Qualifications. Projects we have undertaken in the past ten years (including several grant-funded projects with the National Fish & Wildlife Foundation and other local, state and regional government agencies) include public education, water quality monitoring, resource mapping, buffer establishment and rain gardens, as well as watershed analysis and input to public policy.  In a  project in Sperryville similar to the proposed project, (see http://www.rappflow.org/stream-buffers-2007/PDF/lRappFLOW_lessons_learned_v3.pdf) we conducted the following activities to recruit, train, and coordinate 50 volunteers for assessing creating stream buffers and a rain garden: -defined needed roles for volunteers: project planning and coordination; public outreach; site assessment; site planning; site preparation; planting trees, shrubs and grasses; identifying sources of plant materials.  -hired a parttime Volunteer Coordinator to recruit and coordinate volunteers.  -recruited volunteers through personal networking at meetings such as Garden Club, Biodiversity Task Force workshops, Master Gardeners and Master Naturalists meetings, RappFLOW meetings, and other community events. -trained volunteers in the field, with the assistance of experts from our partner organizations. - built a database of volunteer contact information and kept records of hours spent on  activities.

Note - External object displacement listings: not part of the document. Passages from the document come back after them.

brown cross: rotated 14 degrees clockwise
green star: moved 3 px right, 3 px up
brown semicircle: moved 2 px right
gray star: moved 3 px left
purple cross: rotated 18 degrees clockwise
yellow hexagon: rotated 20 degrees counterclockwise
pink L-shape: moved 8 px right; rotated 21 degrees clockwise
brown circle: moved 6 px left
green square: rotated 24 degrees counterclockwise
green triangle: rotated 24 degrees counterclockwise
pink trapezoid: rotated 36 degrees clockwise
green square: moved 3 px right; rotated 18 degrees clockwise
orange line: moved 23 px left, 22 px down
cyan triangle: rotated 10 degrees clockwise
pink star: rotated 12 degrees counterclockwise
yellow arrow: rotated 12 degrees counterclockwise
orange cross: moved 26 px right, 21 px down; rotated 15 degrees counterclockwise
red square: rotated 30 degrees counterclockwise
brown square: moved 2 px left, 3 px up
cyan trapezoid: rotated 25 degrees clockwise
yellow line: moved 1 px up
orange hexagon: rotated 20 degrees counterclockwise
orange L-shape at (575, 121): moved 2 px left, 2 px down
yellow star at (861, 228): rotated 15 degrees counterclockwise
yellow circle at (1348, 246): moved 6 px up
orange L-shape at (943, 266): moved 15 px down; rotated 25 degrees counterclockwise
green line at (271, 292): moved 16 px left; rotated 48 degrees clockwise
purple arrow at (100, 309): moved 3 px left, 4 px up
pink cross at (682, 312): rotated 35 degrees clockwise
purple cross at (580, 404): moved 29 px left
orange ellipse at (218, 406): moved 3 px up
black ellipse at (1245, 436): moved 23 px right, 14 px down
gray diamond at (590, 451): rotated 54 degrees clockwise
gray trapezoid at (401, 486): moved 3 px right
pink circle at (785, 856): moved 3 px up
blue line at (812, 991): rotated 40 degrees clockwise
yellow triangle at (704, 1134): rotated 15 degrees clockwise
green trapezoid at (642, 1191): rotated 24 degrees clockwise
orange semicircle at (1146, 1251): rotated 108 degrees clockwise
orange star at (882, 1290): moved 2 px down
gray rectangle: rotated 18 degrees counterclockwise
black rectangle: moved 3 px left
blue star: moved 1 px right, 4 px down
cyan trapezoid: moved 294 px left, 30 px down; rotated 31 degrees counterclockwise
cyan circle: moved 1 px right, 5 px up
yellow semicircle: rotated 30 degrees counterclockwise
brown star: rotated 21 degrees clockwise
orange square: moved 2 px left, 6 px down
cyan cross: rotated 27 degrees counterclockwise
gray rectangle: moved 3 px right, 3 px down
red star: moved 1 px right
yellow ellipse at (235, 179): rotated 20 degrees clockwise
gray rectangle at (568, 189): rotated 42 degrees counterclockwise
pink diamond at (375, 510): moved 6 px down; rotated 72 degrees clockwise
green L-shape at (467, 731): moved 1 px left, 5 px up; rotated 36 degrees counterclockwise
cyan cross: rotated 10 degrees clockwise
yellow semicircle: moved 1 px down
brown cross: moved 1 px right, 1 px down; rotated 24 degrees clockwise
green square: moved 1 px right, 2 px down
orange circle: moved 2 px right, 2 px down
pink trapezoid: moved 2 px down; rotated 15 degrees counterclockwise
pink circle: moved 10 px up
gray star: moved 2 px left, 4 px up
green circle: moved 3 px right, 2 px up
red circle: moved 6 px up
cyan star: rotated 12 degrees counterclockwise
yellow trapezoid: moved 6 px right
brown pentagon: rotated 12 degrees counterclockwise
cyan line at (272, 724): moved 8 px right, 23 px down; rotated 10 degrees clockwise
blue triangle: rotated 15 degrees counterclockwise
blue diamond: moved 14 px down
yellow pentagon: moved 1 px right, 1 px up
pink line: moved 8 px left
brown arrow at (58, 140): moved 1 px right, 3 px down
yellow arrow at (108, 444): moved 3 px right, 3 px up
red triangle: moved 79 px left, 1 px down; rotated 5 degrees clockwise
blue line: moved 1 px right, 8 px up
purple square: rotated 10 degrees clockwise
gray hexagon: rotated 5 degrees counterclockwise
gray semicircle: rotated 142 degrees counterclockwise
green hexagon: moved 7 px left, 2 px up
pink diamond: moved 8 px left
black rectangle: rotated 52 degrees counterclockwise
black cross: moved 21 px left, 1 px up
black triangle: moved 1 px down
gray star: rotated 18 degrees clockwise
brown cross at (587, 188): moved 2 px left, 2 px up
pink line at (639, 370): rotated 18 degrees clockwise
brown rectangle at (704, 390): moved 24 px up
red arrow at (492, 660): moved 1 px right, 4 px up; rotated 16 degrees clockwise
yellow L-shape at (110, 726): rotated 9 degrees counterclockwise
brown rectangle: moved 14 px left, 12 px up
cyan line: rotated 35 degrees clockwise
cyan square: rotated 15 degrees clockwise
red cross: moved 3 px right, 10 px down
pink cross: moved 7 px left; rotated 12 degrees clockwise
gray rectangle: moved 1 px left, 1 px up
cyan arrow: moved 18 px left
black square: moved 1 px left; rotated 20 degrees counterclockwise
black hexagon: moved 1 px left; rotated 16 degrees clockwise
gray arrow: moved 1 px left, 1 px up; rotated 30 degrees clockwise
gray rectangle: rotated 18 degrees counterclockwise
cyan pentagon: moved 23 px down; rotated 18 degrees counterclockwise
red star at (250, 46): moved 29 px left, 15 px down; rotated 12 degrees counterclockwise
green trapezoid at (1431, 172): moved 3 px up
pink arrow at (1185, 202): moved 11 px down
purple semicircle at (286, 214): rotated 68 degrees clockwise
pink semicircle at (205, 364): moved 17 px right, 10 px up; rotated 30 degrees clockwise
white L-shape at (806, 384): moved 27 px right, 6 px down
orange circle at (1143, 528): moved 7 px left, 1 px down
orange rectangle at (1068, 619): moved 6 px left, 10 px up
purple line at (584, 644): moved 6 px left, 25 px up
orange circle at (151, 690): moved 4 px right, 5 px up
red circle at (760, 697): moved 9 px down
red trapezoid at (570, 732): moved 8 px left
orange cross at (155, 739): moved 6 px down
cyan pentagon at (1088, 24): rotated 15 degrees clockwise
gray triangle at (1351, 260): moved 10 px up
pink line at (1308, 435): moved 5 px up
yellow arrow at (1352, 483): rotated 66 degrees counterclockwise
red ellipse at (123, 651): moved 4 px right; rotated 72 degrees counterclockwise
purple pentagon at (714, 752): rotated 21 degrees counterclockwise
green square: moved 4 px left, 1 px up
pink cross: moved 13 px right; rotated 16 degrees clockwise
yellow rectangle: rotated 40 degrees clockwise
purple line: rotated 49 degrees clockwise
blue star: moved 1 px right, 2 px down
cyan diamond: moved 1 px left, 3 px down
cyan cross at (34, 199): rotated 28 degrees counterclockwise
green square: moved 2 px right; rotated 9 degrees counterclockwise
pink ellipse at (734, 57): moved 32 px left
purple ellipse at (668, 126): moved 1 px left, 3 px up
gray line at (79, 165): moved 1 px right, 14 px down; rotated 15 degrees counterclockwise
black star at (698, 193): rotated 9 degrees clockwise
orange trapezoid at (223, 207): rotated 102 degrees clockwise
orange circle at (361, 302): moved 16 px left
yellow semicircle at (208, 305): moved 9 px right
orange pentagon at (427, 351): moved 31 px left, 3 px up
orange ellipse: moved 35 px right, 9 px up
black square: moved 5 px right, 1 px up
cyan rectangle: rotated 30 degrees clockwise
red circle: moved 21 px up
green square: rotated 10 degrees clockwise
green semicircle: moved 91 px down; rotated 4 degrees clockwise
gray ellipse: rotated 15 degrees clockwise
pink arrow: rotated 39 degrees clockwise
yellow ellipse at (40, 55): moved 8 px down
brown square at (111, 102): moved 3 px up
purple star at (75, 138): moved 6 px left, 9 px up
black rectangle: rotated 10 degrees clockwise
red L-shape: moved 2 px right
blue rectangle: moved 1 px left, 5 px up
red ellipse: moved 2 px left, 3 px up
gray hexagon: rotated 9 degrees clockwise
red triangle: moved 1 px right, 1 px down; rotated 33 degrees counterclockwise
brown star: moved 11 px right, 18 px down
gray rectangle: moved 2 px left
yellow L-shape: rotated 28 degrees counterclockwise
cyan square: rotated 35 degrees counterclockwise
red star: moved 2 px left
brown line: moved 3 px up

Long Term Maintenance.  Over the years, RappFLOW leaders have discovered through on the ground experience some of the keys to successful maintenance of riparian buffers and rain garden areas that have the characteristics of  1)using native trees, shrubs, forbs, and grasses; 2) depending on volunteers for the work; and 3) use for purpose of public education.  The greatest challenge is in minimizing the invasion of exotic species.  Secondly, the area needs to be seen as aesthetically pleasing to a wide range of visitors, many of whom are accustomed to seeing mowed turf as attractive.  Thirdly, the maintenance needs to be tied closely to the educational program and schedule.  There are several reasons for this.  The activities of removing invasives are in themselves educational – therefore volunteers need to be scheduled around educational purposes and activities.  Also, signage is important so that volunteers can learn the difference between desirable natives and undesirable invasives.

The area  is maintained through agreement with Rappahannock County and the Town.  In the past, jail trustees have done most of the work but, this year the jail facility will be closed and the labor replaced by a professional maintenance contractor.  The area involved in this grant proposal will be included in addition to the rest of the pond buffer.  After plant establishment the Town maintenance contractor will take over the full maintenance responsibilities, with consultation provided as needed by RappFLOW.
After planting the area, the volunteers supervised by RappFLOW leaders will water, weed and add mulch for two growing seasons. Any replacement and additions will be coordinated with RappFLOW, the materials provider and the Town.  The sapling shrubs in wet areas and along the edge of the pond are expected to grow with little maintenance.  The plants selected are known for their ability to grow in very wet conditions as well as short periods of dry conditions.  Some hand weeding may be necessary the first year of establishment.  A representative from RappFLOW will check and assess the maintenance needs for the first year during the growing season on a weekly basis.  If help is needed RappFLOW will provide volunteer assistance.  If added material is needed it will be purchased by the Town.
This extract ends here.